For a business of any size, customer data is an especially critical asset, offering insights into consumer preferences that can guide business owners on everything from their marketing messaging to their merchandising strategy. But if your customer data isn’t properly protected, you can be vulnerable to attacks that could damage trust with clients, leave you liable to legal action and potentially spell the end of your business. We spoke with Michael Markulec, Partner & Co-Founder of cybersecurity consultancy Harbor Technology Group to learn about the steps small business owners can take to secure their data. Read on for his tips.
While you might think that the majority of cyberattacks happen to big companies with larger stores of data, 58 percent of all cyberattacks actually happen to small businesses, according to the 2018 Verizon Data Breach Investigations Report. According to research from the National Cyber Security Alliance, 60 percent of hacked small and medium-sized businesses will go out of business within just six months.
What are the common causes of data breaches? A major one that Markulec cautions against is business email compromise, or what he calls “the Nigerian prince email on steroids.” These email scams target employees to try and get the recipient to transfer funds to a non-recoverable account. Phishing emails have become more savvy in recent years, using social engineering to mimic the names, lexicon and topics of discussion typical of your inbox.
“It could look like a vendor who sends an email to a design firm that says, ‘Hey, we’ve changed our bank, wire the money to this account,’” he says. “Once that money has been wired, it’s lost.”
There’s also ransomware, a type of malware that can pop up when you click on a compromised link that prevents you from accessing your files and demands a ransom payment to regain access. Markulec recommends getting cyber insurance, in part so you can pay up if you absolutely have to.
Protecting Your Data
When it comes to protecting your business’s data, Markulec stresses that crossing your fingers and hoping you won’t get hit with an attack isn’t a viable strategy.
His first point of advice is to train your employees on cybersecurity, since most breaches are ultimately the result of human error, and cyber awareness training is inexpensive compared to the cost of a single breach. To Markulec, proper training isn’t a one-time thing.
“Training is no longer PowerPoints and donuts,” he says. “It needs to be reoccurring, it needs to be engaging and it needs to be tested. In the cyber world, we like to do 3- to 5-minute short video trainings once a month, and then we reinforce that with simulated phishing to see who clicks on bad things.”
His second tip is to regularly back up your data. A proper backup strategy involves three copies: the one you’re currently working with, one that’s backed up to a local server or storage device at your workplace, and one that’s offsite somewhere like the cloud or at a separate facility. If you’ve backed up your data, you can avoid needing to pay up in the event of a ransomeware attack, and you can get your systems up and running fairly quickly after a breach.
Third, Markulec recommends investing in strong endpoint protection, or what used to be called anti-virus protection.
“If you do those three basic things: train your employees, back up your data and run good endpoint protection, you’re better than 87 percent of the people out there. You may not be the fastest gazelle, but you’re not the slowest one anymore,” he says.
He adds that password control is also key, noting that passwords should never be repeated or reused. Password management systems like LastPass, Dashlane and Keeper can store complex encrypted passwords for heightened password security.

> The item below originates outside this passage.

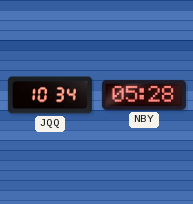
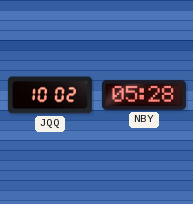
JQQ: 10:34 -> 10:02
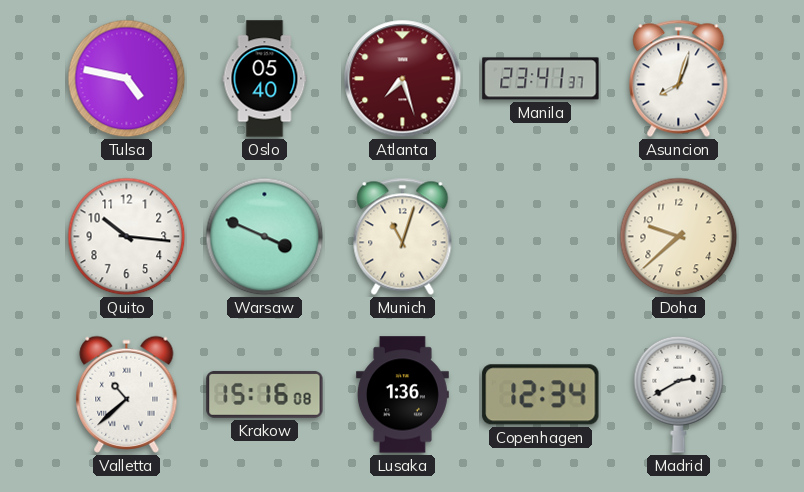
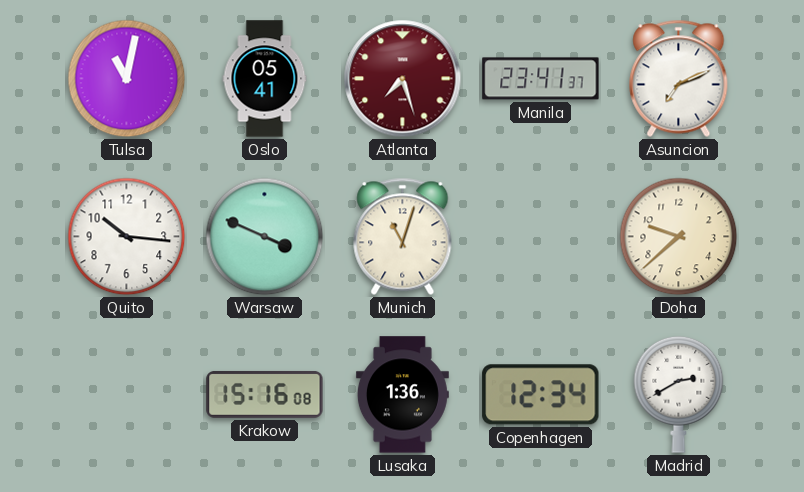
Tulsa: 4:47 -> 11:02
Oslo: 05:40 -> 05:41
Asuncion: 8:03 -> 7:11
Valletta: 10:38 -> none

In the unfortunate event that you experience a breach despite these measures, it’s crucial to have an incident response and disaster recovery plan in place. A breach doesn’t have to be the end of the world, and you can bounce back if you have a plan. If you’re ever unsure if you’ve been hit with a breach, contact your cyber insurance provider for guidance.
While cybersecurity can be overwhelming in a time where threats are constantly evolving, making the effort to get your staff up to speed and protect your networks is worth it — and taking a proactive stance ultimately doesn’t need to come at a great cost to your business.
“One thing I would tell small- and medium-sized businesses is that this doesn’t have to cost a lot,” Markulec says. “It’s really not about spending more money. It’s about doing some of the simple things right.”